**What is needed:** Look through the records below for the line with "338 (2) [Vol.". Return that line and each one after it up to and including the line with "IV] + XI + 237", exactly.
(Extracted information)
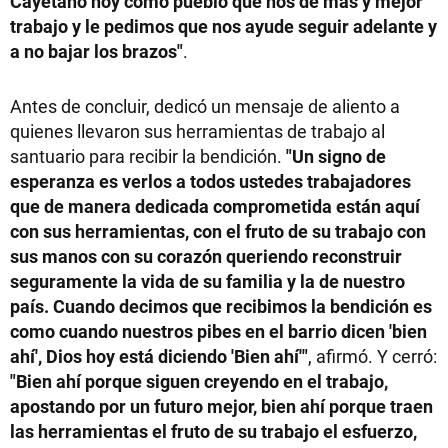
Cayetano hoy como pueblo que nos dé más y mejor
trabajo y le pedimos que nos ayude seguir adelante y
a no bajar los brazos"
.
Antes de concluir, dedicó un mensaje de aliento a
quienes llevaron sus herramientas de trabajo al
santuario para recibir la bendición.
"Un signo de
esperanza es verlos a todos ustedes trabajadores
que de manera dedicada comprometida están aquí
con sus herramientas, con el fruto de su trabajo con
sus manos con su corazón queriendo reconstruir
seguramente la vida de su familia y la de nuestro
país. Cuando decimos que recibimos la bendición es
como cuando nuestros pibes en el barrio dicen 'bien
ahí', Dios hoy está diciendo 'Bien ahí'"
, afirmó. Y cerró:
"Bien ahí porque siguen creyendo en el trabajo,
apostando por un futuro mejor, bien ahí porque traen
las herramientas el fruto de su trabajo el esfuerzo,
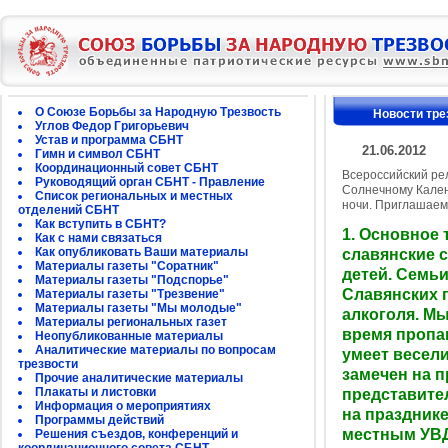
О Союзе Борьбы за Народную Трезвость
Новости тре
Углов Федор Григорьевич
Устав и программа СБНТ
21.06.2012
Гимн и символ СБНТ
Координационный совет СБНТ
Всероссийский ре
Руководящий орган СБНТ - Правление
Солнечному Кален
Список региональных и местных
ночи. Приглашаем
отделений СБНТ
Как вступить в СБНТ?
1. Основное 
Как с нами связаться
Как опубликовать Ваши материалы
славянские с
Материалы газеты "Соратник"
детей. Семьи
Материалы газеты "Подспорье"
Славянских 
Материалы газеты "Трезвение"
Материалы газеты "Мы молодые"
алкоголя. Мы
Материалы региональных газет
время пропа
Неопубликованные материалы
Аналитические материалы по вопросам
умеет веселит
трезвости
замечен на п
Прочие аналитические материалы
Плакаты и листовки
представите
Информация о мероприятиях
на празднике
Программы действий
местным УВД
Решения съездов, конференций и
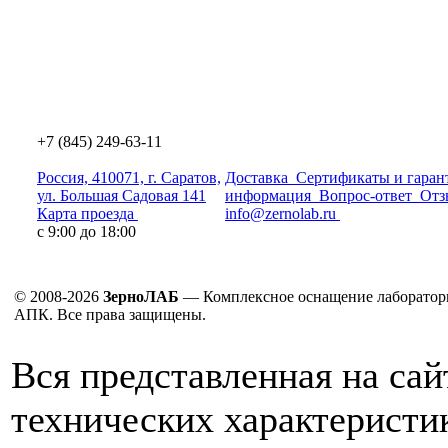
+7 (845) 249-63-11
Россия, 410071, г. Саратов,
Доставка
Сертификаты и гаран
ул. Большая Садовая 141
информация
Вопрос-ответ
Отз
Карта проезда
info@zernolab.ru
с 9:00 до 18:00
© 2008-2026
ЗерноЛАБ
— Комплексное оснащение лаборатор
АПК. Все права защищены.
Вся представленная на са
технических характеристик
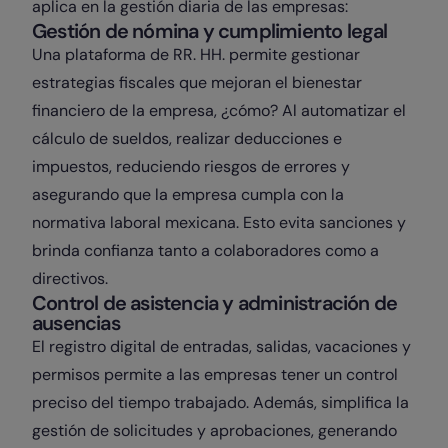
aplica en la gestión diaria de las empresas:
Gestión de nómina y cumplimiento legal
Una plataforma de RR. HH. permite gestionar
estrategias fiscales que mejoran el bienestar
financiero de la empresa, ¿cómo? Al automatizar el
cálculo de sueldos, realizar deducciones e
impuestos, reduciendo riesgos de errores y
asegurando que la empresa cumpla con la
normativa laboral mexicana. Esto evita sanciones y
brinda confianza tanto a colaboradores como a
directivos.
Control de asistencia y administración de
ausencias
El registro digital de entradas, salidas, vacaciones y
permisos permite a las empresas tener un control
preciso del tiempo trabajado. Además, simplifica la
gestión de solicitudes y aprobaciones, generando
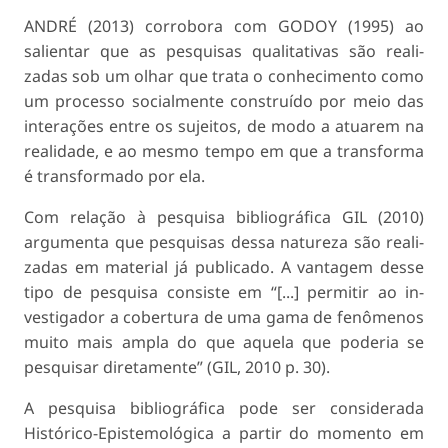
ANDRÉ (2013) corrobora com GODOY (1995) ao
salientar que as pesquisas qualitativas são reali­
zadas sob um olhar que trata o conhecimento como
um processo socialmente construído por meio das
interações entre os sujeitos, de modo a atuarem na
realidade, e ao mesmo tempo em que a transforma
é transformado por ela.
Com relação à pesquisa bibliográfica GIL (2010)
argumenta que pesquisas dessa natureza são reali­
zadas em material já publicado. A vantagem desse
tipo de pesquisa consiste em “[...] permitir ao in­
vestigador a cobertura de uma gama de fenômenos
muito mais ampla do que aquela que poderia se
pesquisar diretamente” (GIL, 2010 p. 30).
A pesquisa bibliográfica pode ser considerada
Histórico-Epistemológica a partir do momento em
(End Extracted information)
(Extracted information)
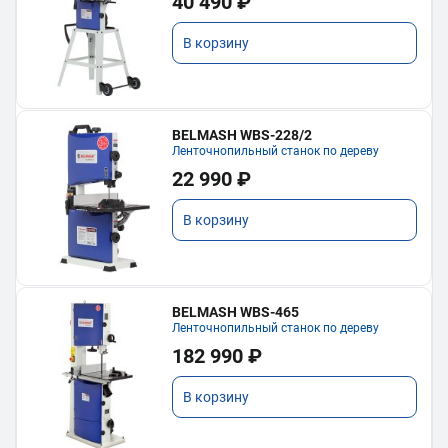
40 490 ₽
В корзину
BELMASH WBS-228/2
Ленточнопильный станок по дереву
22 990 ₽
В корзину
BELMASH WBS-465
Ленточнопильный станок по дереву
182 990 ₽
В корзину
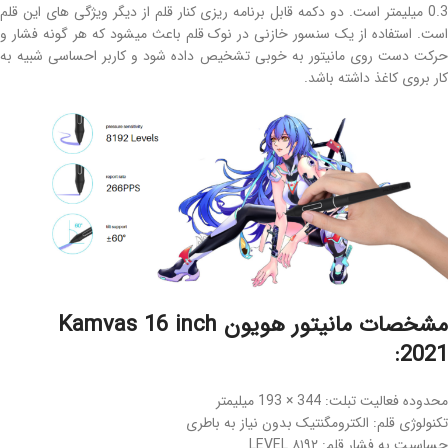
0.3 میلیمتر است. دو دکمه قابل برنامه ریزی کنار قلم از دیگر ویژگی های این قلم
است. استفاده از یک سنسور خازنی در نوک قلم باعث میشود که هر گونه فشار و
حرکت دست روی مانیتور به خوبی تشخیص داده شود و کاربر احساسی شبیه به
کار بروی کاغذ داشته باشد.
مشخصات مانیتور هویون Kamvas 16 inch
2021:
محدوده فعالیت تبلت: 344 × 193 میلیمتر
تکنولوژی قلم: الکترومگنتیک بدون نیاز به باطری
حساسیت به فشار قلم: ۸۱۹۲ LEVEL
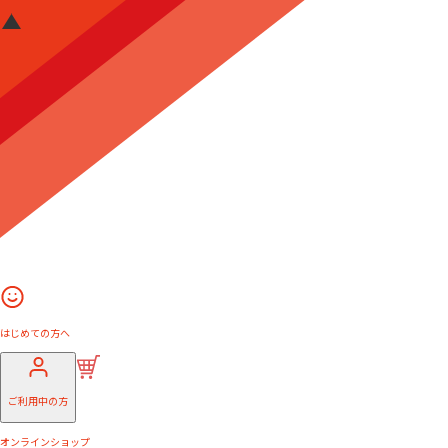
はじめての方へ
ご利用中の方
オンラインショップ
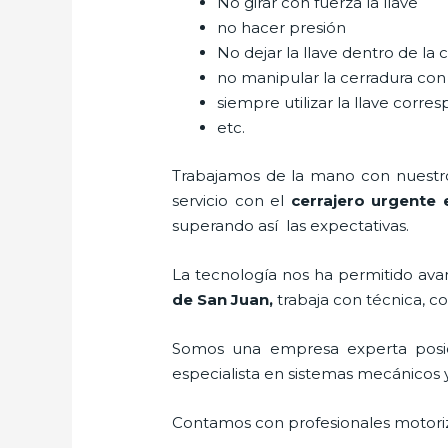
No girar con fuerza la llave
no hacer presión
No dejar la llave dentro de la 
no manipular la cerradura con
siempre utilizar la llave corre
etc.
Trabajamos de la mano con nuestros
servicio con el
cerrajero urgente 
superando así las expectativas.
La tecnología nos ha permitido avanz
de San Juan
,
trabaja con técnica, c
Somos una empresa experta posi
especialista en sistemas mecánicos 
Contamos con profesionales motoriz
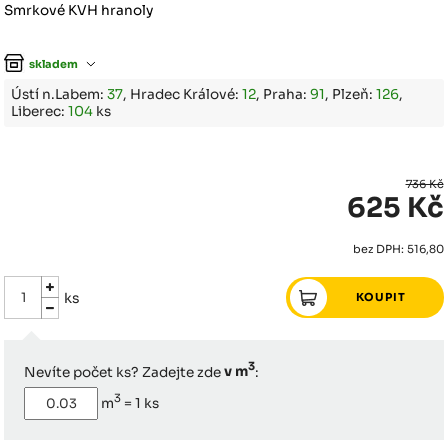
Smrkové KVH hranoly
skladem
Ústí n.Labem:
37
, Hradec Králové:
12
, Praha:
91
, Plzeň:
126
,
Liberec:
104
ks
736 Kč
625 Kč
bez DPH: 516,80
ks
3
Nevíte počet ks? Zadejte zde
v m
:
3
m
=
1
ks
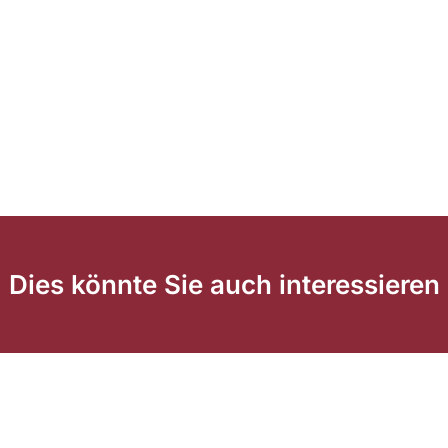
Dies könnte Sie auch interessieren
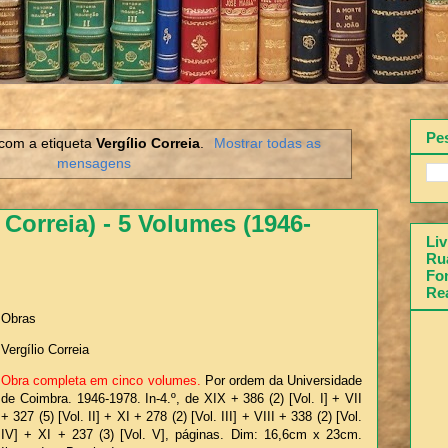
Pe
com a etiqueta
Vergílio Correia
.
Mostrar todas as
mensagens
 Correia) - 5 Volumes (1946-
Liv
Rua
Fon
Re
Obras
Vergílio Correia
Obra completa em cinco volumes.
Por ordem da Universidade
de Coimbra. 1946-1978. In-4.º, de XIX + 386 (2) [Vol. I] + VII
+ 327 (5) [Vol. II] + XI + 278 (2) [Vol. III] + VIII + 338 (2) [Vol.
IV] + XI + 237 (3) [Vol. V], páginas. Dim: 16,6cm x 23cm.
(End Extracted information)
**Answer to this problem:**
+ 327 (5) [Vol. II] + XI + 278 (2) [Vol. III] + VIII + 338 (2) [Vol.
IV] + XI + 237 (3) [Vol. V], páginas. Dim: 16,6cm x 23cm.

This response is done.